Please retype all of the records below word for word, leaving out any pictures.

+++

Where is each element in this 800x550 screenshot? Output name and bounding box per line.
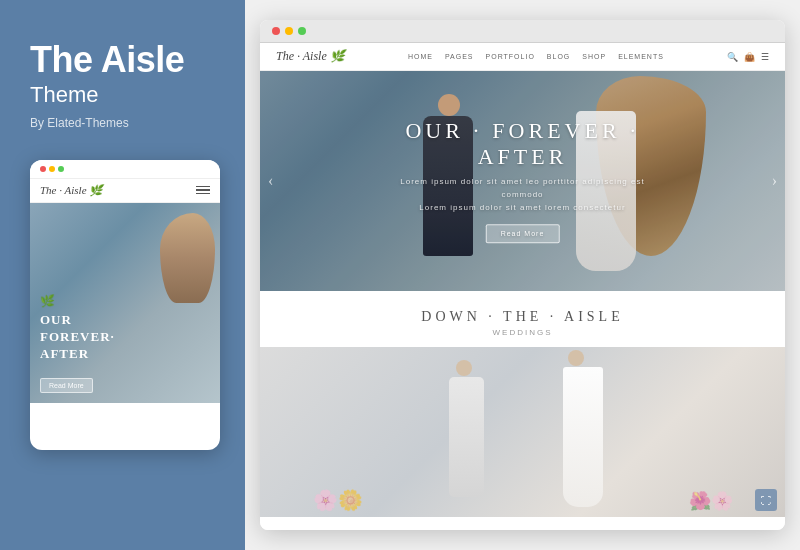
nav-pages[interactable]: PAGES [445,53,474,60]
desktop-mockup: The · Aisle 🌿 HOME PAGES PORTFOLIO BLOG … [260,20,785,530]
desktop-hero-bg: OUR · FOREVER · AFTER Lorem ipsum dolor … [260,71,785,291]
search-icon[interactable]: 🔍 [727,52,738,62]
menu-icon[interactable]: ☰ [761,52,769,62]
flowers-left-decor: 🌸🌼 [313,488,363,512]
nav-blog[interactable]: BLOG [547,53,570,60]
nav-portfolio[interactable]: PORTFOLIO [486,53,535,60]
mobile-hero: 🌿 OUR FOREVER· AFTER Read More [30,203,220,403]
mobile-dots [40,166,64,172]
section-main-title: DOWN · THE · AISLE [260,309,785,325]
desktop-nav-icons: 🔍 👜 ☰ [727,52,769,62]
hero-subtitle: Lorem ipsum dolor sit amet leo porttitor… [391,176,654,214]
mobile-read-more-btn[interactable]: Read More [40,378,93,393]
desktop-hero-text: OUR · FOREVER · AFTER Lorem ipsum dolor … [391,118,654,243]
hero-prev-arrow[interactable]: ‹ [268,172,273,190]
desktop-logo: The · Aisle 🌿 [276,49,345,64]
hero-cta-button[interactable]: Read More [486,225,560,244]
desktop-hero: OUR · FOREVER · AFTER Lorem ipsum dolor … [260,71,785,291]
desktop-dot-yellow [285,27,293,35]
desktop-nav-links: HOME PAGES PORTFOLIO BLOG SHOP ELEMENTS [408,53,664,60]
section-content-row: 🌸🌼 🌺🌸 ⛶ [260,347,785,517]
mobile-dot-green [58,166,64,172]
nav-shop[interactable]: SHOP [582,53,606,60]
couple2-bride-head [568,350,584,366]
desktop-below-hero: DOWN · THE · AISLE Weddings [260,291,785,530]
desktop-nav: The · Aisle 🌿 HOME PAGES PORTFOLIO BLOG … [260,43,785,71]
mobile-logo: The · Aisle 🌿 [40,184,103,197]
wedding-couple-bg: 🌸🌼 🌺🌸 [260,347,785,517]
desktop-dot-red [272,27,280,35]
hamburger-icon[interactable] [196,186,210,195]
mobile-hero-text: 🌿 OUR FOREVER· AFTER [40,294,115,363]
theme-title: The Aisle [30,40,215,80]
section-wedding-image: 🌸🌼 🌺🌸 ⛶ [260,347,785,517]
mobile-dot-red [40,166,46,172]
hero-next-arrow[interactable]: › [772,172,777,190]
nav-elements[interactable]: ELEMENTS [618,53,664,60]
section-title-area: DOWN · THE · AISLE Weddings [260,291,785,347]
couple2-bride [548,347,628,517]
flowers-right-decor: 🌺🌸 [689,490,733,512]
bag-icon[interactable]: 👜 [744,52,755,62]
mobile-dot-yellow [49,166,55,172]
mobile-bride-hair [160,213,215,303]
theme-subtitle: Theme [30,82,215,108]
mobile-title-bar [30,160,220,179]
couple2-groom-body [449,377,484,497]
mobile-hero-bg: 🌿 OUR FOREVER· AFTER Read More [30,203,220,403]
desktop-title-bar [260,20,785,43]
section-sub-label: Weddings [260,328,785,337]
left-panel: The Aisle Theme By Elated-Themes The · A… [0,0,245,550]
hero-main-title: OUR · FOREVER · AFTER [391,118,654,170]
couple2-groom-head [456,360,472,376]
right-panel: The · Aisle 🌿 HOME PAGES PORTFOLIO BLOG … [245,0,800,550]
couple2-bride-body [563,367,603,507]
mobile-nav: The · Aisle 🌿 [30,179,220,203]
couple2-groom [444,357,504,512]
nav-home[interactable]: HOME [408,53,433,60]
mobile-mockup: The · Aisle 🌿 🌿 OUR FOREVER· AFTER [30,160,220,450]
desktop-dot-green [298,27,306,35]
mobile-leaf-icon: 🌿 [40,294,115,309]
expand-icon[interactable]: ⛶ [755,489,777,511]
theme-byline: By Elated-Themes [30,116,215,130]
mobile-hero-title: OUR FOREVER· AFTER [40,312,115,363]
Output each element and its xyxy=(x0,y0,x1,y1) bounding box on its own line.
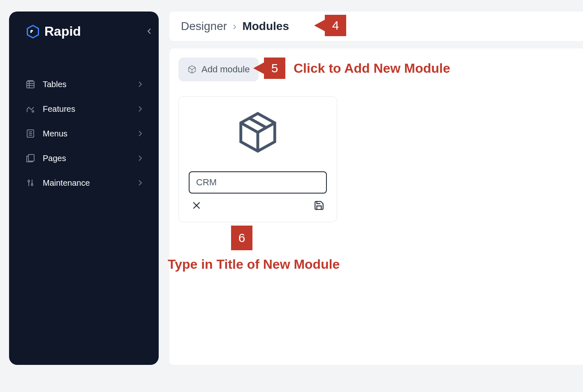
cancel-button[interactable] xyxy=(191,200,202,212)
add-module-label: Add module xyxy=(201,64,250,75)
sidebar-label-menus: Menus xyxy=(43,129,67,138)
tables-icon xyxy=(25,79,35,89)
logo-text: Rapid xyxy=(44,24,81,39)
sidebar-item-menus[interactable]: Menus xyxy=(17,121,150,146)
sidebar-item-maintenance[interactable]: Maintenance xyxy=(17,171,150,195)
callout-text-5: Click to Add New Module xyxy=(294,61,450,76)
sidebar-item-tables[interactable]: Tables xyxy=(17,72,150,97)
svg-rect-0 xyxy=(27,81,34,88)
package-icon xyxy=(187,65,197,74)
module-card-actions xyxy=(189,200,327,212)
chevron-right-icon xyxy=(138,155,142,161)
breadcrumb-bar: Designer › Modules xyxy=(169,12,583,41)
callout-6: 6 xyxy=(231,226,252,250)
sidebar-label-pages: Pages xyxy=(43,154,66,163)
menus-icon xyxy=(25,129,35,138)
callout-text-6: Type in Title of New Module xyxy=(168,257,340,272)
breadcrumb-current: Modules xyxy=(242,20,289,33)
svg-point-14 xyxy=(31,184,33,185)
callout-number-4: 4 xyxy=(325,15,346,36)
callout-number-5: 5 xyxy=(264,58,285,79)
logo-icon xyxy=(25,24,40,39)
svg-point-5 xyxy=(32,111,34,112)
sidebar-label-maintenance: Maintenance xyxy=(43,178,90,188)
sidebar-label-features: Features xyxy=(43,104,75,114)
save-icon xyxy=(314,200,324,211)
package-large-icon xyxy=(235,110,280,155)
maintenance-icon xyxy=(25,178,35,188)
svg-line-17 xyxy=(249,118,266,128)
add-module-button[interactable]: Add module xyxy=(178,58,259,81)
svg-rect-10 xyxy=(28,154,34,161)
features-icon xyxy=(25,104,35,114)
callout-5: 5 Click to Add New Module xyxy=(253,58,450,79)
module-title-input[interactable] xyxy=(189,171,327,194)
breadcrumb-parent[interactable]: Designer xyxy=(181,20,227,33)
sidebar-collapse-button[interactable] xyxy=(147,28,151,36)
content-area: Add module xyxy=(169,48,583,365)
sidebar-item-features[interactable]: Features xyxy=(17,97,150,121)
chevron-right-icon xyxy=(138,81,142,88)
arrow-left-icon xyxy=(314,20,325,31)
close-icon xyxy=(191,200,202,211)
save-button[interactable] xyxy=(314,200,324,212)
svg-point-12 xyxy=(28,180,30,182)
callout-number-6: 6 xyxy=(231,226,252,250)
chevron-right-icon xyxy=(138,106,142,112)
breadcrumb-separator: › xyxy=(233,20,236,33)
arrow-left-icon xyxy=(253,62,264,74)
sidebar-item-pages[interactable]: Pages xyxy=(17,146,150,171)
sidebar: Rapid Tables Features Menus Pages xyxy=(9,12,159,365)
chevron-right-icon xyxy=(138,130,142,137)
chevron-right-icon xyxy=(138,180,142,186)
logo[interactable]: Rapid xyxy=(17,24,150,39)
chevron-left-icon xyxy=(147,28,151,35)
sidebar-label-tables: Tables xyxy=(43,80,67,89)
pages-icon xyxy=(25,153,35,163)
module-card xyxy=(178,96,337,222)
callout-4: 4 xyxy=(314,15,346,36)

+++

**WRITTEN ANSWER:**
Where is each element in this 800x550 screenshot? Output name and bounding box per line.
nav-pages[interactable]: PAGES [445,53,474,60]
desktop-mockup: The · Aisle 🌿 HOME PAGES PORTFOLIO BLOG … [260,20,785,530]
desktop-hero-bg: OUR · FOREVER · AFTER Lorem ipsum dolor … [260,71,785,291]
search-icon[interactable]: 🔍 [727,52,738,62]
menu-icon[interactable]: ☰ [761,52,769,62]
flowers-left-decor: 🌸🌼 [313,488,363,512]
nav-blog[interactable]: BLOG [547,53,570,60]
nav-portfolio[interactable]: PORTFOLIO [486,53,535,60]
mobile-hero: 🌿 OUR FOREVER· AFTER Read More [30,203,220,403]
mobile-dots [40,166,64,172]
section-main-title: DOWN · THE · AISLE [260,309,785,325]
desktop-nav-icons: 🔍 👜 ☰ [727,52,769,62]
hero-subtitle: Lorem ipsum dolor sit amet leo porttitor… [391,176,654,214]
mobile-read-more-btn[interactable]: Read More [40,378,93,393]
desktop-hero-text: OUR · FOREVER · AFTER Lorem ipsum dolor … [391,118,654,243]
hero-prev-arrow[interactable]: ‹ [268,172,273,190]
desktop-logo: The · Aisle 🌿 [276,49,345,64]
hero-cta-button[interactable]: Read More [486,225,560,244]
desktop-hero: OUR · FOREVER · AFTER Lorem ipsum dolor … [260,71,785,291]
desktop-dot-yellow [285,27,293,35]
desktop-nav-links: HOME PAGES PORTFOLIO BLOG SHOP ELEMENTS [408,53,664,60]
section-content-row: 🌸🌼 🌺🌸 ⛶ [260,347,785,517]
mobile-dot-green [58,166,64,172]
nav-shop[interactable]: SHOP [582,53,606,60]
couple2-bride-head [568,350,584,366]
desktop-below-hero: DOWN · THE · AISLE Weddings [260,291,785,530]
desktop-nav: The · Aisle 🌿 HOME PAGES PORTFOLIO BLOG … [260,43,785,71]
mobile-logo: The · Aisle 🌿 [40,184,103,197]
wedding-couple-bg: 🌸🌼 🌺🌸 [260,347,785,517]
desktop-dot-red [272,27,280,35]
hamburger-icon[interactable] [196,186,210,195]
mobile-hero-text: 🌿 OUR FOREVER· AFTER [40,294,115,363]
theme-title: The Aisle [30,40,215,80]
section-wedding-image: 🌸🌼 🌺🌸 ⛶ [260,347,785,517]
mobile-dot-red [40,166,46,172]
hero-next-arrow[interactable]: › [772,172,777,190]
nav-elements[interactable]: ELEMENTS [618,53,664,60]
section-title-area: DOWN · THE · AISLE Weddings [260,291,785,347]
couple2-bride [548,347,628,517]
flowers-right-decor: 🌺🌸 [689,490,733,512]
bag-icon[interactable]: 👜 [744,52,755,62]
mobile-dot-yellow [49,166,55,172]
mobile-bride-hair [160,213,215,303]
theme-subtitle: Theme [30,82,215,108]
mobile-title-bar [30,160,220,179]
couple2-groom-body [449,377,484,497]
mobile-hero-bg: 🌿 OUR FOREVER· AFTER Read More [30,203,220,403]
desktop-title-bar [260,20,785,43]
section-sub-label: Weddings [260,328,785,337]
left-panel: The Aisle Theme By Elated-Themes The · A… [0,0,245,550]
hero-main-title: OUR · FOREVER · AFTER [391,118,654,170]
couple2-groom-head [456,360,472,376]
right-panel: The · Aisle 🌿 HOME PAGES PORTFOLIO BLOG … [245,0,800,550]
couple2-bride-body [563,367,603,507]
mobile-nav: The · Aisle 🌿 [30,179,220,203]
couple2-groom [444,357,504,512]
nav-home[interactable]: HOME [408,53,433,60]
mobile-mockup: The · Aisle 🌿 🌿 OUR FOREVER· AFTER [30,160,220,450]
desktop-dot-green [298,27,306,35]
mobile-leaf-icon: 🌿 [40,294,115,309]
expand-icon[interactable]: ⛶ [755,489,777,511]
theme-byline: By Elated-Themes [30,116,215,130]
mobile-hero-title: OUR FOREVER· AFTER [40,312,115,363]
Output each element and its xyxy=(x0,y0,x1,y1) bounding box on its own line.
cancel-button[interactable] xyxy=(191,200,202,212)
add-module-label: Add module xyxy=(201,64,250,75)
sidebar-label-menus: Menus xyxy=(43,129,67,138)
tables-icon xyxy=(25,79,35,89)
logo-text: Rapid xyxy=(44,24,81,39)
sidebar-item-menus[interactable]: Menus xyxy=(17,121,150,146)
sidebar-item-maintenance[interactable]: Maintenance xyxy=(17,171,150,195)
callout-text-5: Click to Add New Module xyxy=(294,61,450,76)
sidebar-item-tables[interactable]: Tables xyxy=(17,72,150,97)
svg-rect-0 xyxy=(27,81,34,88)
package-icon xyxy=(187,65,197,74)
module-card-actions xyxy=(189,200,327,212)
chevron-right-icon xyxy=(138,155,142,161)
breadcrumb-bar: Designer › Modules xyxy=(169,12,583,41)
callout-6: 6 xyxy=(231,226,252,250)
sidebar-label-pages: Pages xyxy=(43,154,66,163)
menus-icon xyxy=(25,129,35,138)
callout-text-6: Type in Title of New Module xyxy=(168,257,340,272)
breadcrumb-current: Modules xyxy=(242,20,289,33)
svg-point-14 xyxy=(31,184,33,185)
callout-number-4: 4 xyxy=(325,15,346,36)
callout-number-5: 5 xyxy=(264,58,285,79)
logo-icon xyxy=(25,24,40,39)
svg-point-5 xyxy=(32,111,34,112)
sidebar-label-maintenance: Maintenance xyxy=(43,178,90,188)
sidebar-label-features: Features xyxy=(43,104,75,114)
save-icon xyxy=(314,200,324,211)
package-large-icon xyxy=(235,110,280,155)
maintenance-icon xyxy=(25,178,35,188)
svg-line-17 xyxy=(249,118,266,128)
add-module-button[interactable]: Add module xyxy=(178,58,259,81)
svg-rect-10 xyxy=(28,154,34,161)
features-icon xyxy=(25,104,35,114)
callout-5: 5 Click to Add New Module xyxy=(253,58,450,79)
module-title-input[interactable] xyxy=(189,171,327,194)
breadcrumb-parent[interactable]: Designer xyxy=(181,20,227,33)
sidebar-collapse-button[interactable] xyxy=(147,28,151,36)
content-area: Add module xyxy=(169,48,583,365)
sidebar-item-features[interactable]: Features xyxy=(17,97,150,121)
chevron-right-icon xyxy=(138,81,142,88)
arrow-left-icon xyxy=(314,20,325,31)
close-icon xyxy=(191,200,202,211)
save-button[interactable] xyxy=(314,200,324,212)
svg-point-12 xyxy=(28,180,30,182)
callout-number-6: 6 xyxy=(231,226,252,250)
chevron-right-icon xyxy=(138,106,142,112)
breadcrumb-separator: › xyxy=(233,20,236,33)
arrow-left-icon xyxy=(253,62,264,74)
sidebar-item-pages[interactable]: Pages xyxy=(17,146,150,171)
sidebar: Rapid Tables Features Menus Pages xyxy=(9,12,159,365)
chevron-right-icon xyxy=(138,130,142,137)
chevron-right-icon xyxy=(138,180,142,186)
logo[interactable]: Rapid xyxy=(17,24,150,39)
chevron-left-icon xyxy=(147,28,151,35)
sidebar-label-tables: Tables xyxy=(43,80,67,89)
pages-icon xyxy=(25,153,35,163)
module-card xyxy=(178,96,337,222)
callout-4: 4 xyxy=(314,15,346,36)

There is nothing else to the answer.